We’re probably going to hear a lot about the Trump administration’s attempts to claim executive privilege in the coming months as the Russia probe progresses. By citing Comey’s private conversations in Trump’s termination letter to Comey, for example, has President Trump undermined any future claims of executive privilege to them?
Quoting from the CRS report, Presidential Claims of Executive Privilege: History, Law, Practice, and Recent Developments (Dec. 15, 2014 R42670):
Presidential claims of a right to preserve the confidentiality of information and documents in the face of legislative demands have figured prominently, though intermittently, in executive-congressional relations since at least 1792. Few such interbranch disputes over access to information have reached the courts for substantive resolution.
Supreme Court decisions have left considerable gaps in the law of presidential privilege.
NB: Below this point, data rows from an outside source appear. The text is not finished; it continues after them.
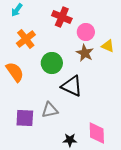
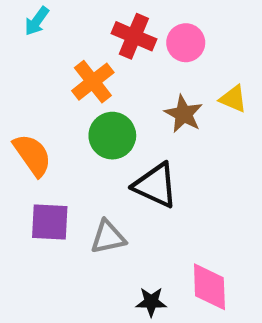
pink circle: (86, 32) -> (186, 43), moved
orange cross: (26, 39) -> (93, 82), moved
purple square: (25, 118) -> (50, 222), moved

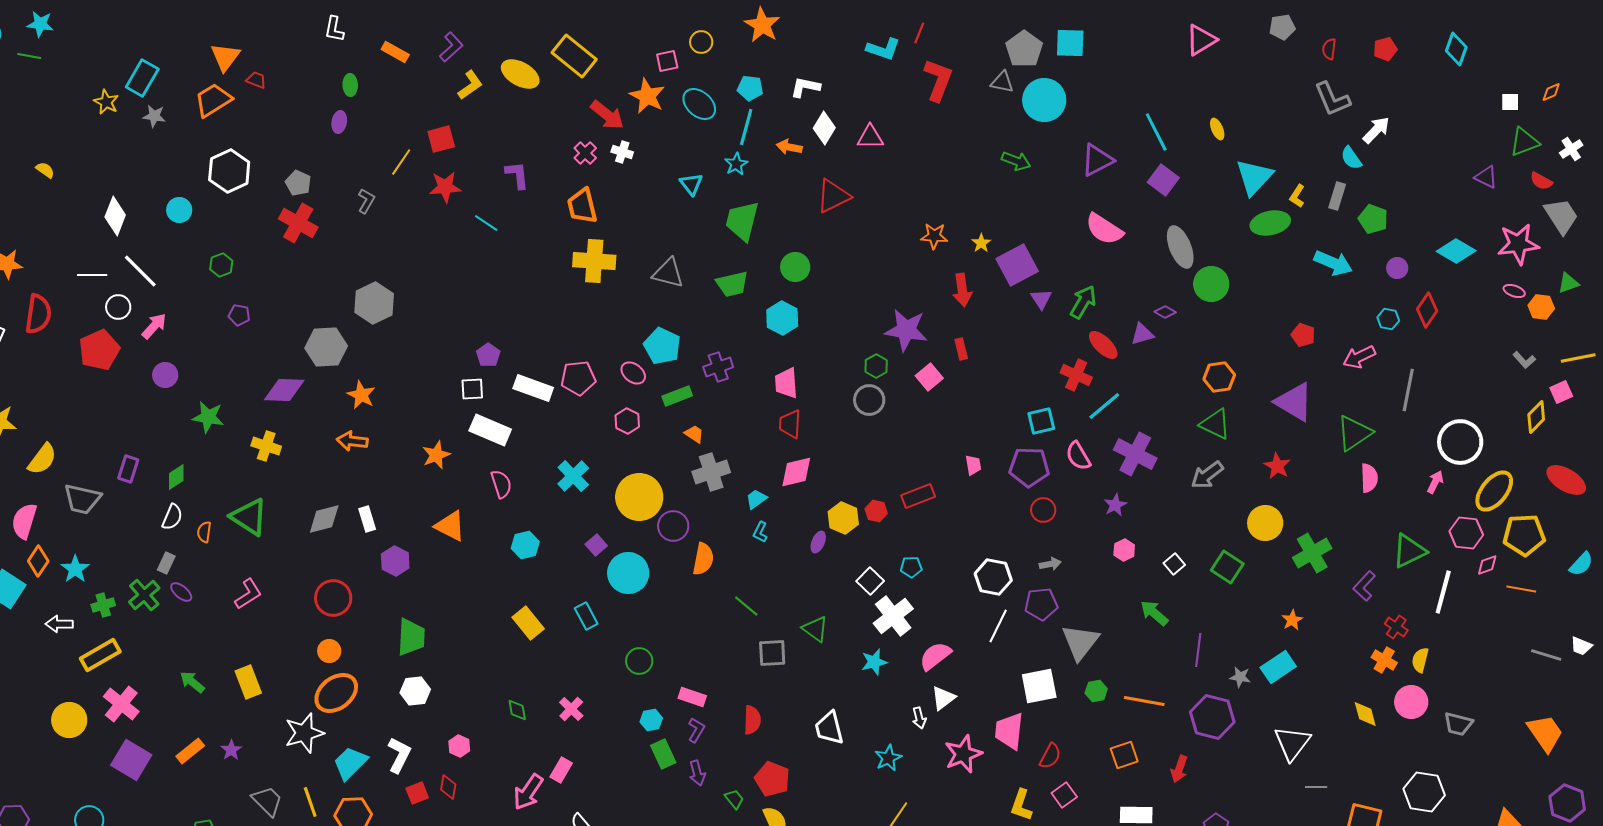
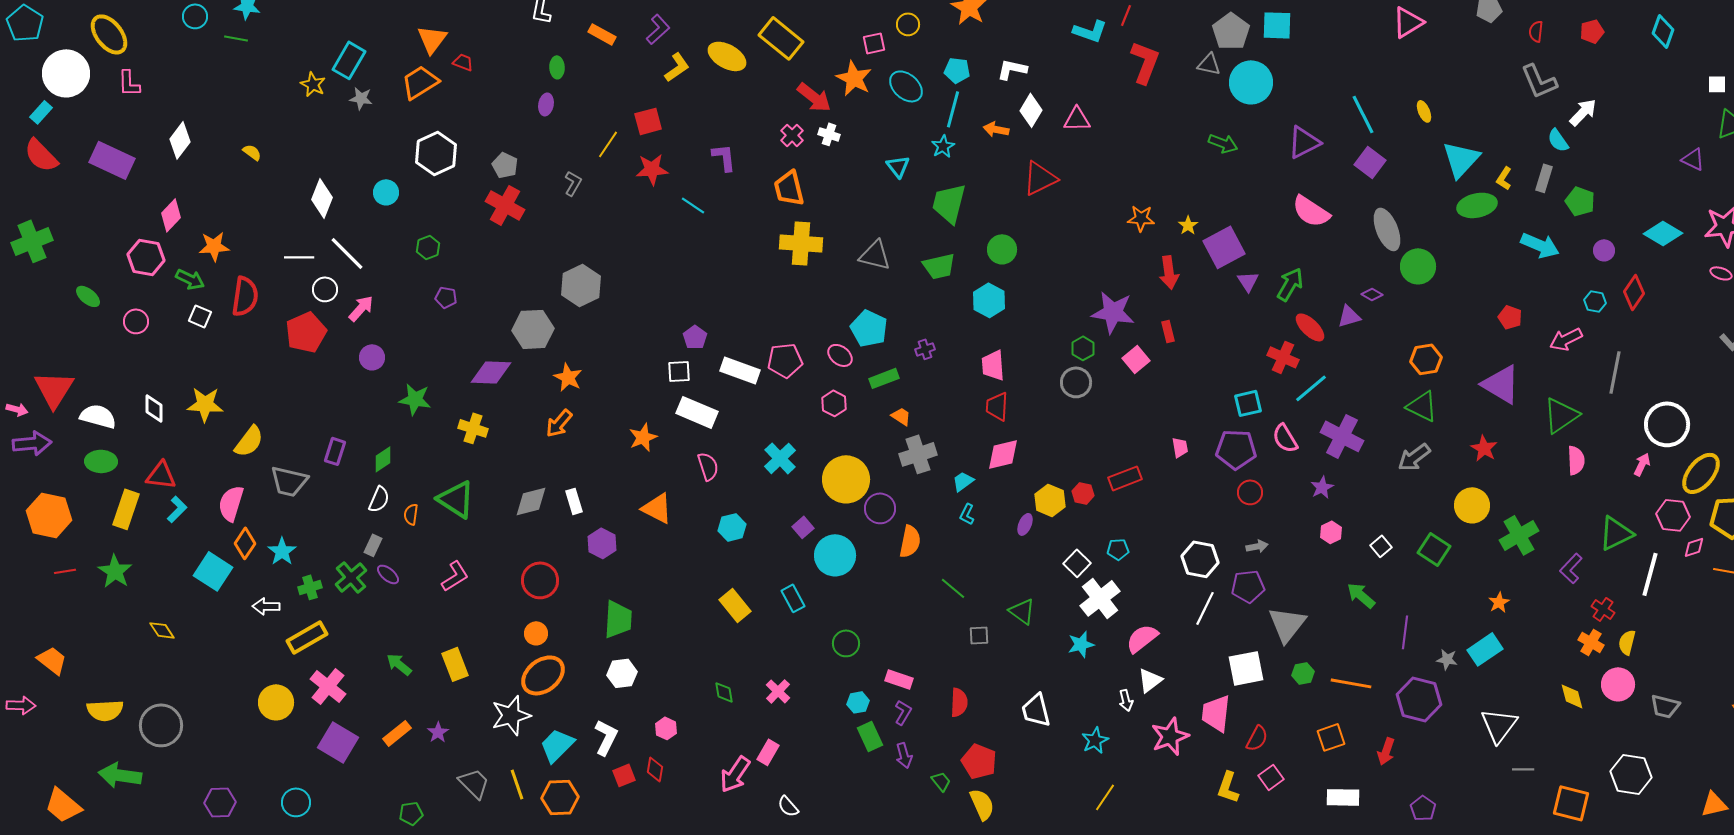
purple cross: (718, 367) -> (925, 349), size x0.7
orange arrow: (352, 441) -> (559, 423), turned -56
gray square: (772, 653) -> (979, 635), size x0.7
Among the more significant issues left open include whether the President must have actually seen or been familiar with the disputed matter; whether the presidential privilege encompasses documents and information developed by, or in the possession of, officers and employees in the departments and agencies of the executive branch, outside of the Executive Office of the President; whether the privilege encompasses all communications with respect to which the President may be interested or is confined to presidential decision making and, if so, whether it is limited to a particular type of presidential decision making; and precisely what kind of demonstration of need must be shown to overcome the privilege and compel disclosure of the materials.